In re: Peer Review Action

Filed June 3, 2008
Affirmed
Collins, Judge*

Dakota County District Court
File No. C2-06-7753

Rebecca Egge Moos, Charles E. Lundberg, Susan E. Gustad, Bassford Remele, P.A., 33 South Sixth Street, Suite 3800, Minneapolis, MN 55402; and

Marianne D. Short, Dorsey & Whitney, L.L.P., 50 South Sixth Street, Suite 1500, Minneapolis, MN 55402 (for appellants)

Eric J. Magnuson, Briggs & Morgan, P.A., 2200 IDS Center, 80 South Eighth Street, Minneapolis, MN 55402-2157; and

Margo Struthers, David L. Jordan-Huffman, Oppenheimer Wolff & Donnelly, Plaza VII, Suite 3300, 45 South Seventh Street, Minneapolis, MN 55402 (for respondent)

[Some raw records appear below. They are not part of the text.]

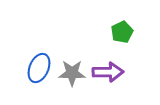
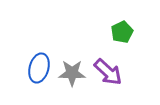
blue ellipse: rotated 8 degrees counterclockwise
purple arrow: rotated 44 degrees clockwise
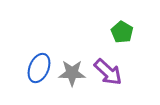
green pentagon: rotated 15 degrees counterclockwise
blue ellipse: rotated 8 degrees clockwise
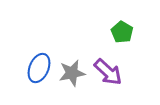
gray star: rotated 12 degrees counterclockwise
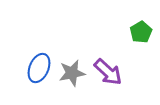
green pentagon: moved 19 px right; rotated 10 degrees clockwise
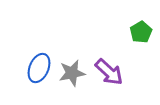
purple arrow: moved 1 px right
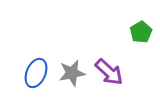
blue ellipse: moved 3 px left, 5 px down
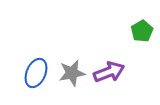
green pentagon: moved 1 px right, 1 px up
purple arrow: rotated 64 degrees counterclockwise
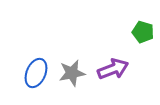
green pentagon: moved 1 px right, 1 px down; rotated 25 degrees counterclockwise
purple arrow: moved 4 px right, 3 px up
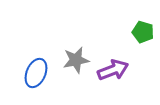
purple arrow: moved 1 px down
gray star: moved 4 px right, 13 px up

Carolin J. Nearing, Geraghty, OLoughlin & Kenney, P.A., Alliance Bank Center, Suite 1100, 55 East Fifth Street, St. Paul, MN 55101 (for amici curiae Minnesota Hospital Association, Mayo Health System, Regions Hospital, HealthEast, Childrens Health Care, and Park Nicollet Health Services)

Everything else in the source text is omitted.